(Material for the task):
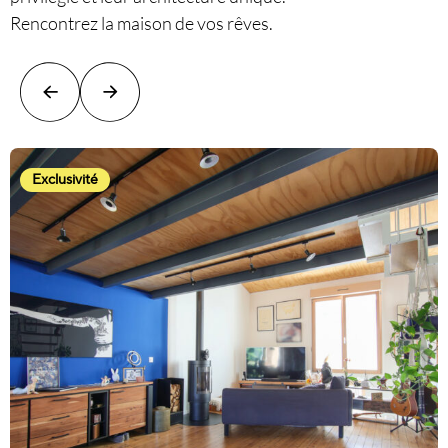
Rencontrez la maison de vos rêves.
Exclusivité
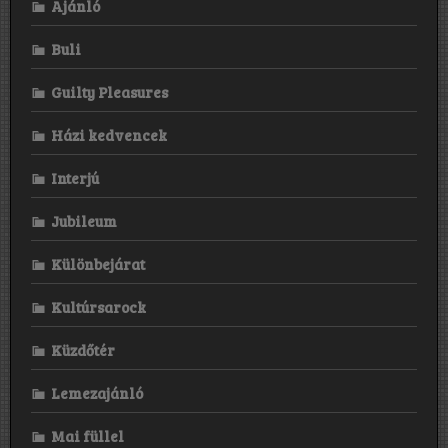
Ajánló
Buli
Guilty Pleasures
Házi kedvencek
Interjú
Jubileum
Különbejárat
Kultúrsarock
Küzdőtér
Lemezajánló
Mai füllel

(Required work): Word for word, restate the lines from the one holding "Guilty Pleasures" to the last line of the records.

(Task response):
Guilty Pleasures
Házi kedvencek
Interjú
Jubileum
Különbejárat
Kultúrsarock
Küzdőtér
Lemezajánló
Mai füllel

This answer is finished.